Hyundai Takes A Strong Lead In Sales-Weighted Fuel Economy

March 1, 2011
2011 Hyundai Elantra

2011 Hyundai Elantra

The 2011 Toyota Prius remains the highest-mileage gasoline non-plug-in vehicle on the U.S. market, at an EPA-rated 51 mpg city, 48 highway, but when you look at sales-weighted averages, the fleet of new cars that Hyundai is selling, as a whole, beats that of Toyota.

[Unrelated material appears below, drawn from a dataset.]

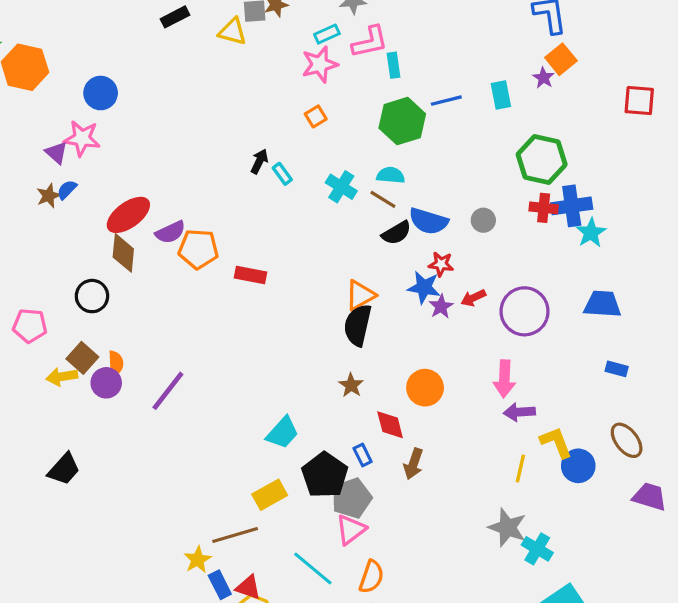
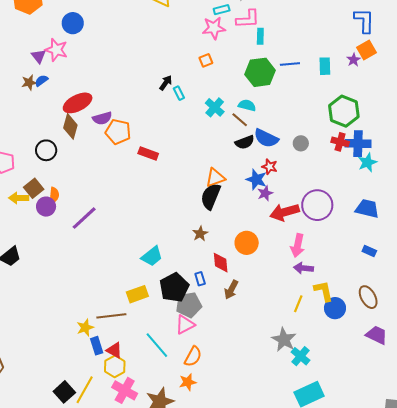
red arrow: (473, 298) -> (284, 212), moved, size x1.8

The sales and pricing data experts at TrueCar, using official U.S. EPA ratings, along with estimated and/or actual monthly sales data, crunched the numbers, and found that over the past year, Toyota's average fuel economy has gone down—to 23.8 this past month, versus 24.8 in February of 2010.

All other major automakers boosted their average sales-weighted fuel economy, with Ford gaining 1.5 mpg and Hyundai 1.3 mpg higher than last year. Nissan and General Motors, at 1.2 and 0.8 mpg, respectively, also posted gains ahead of the 0.7-mpg average improvement.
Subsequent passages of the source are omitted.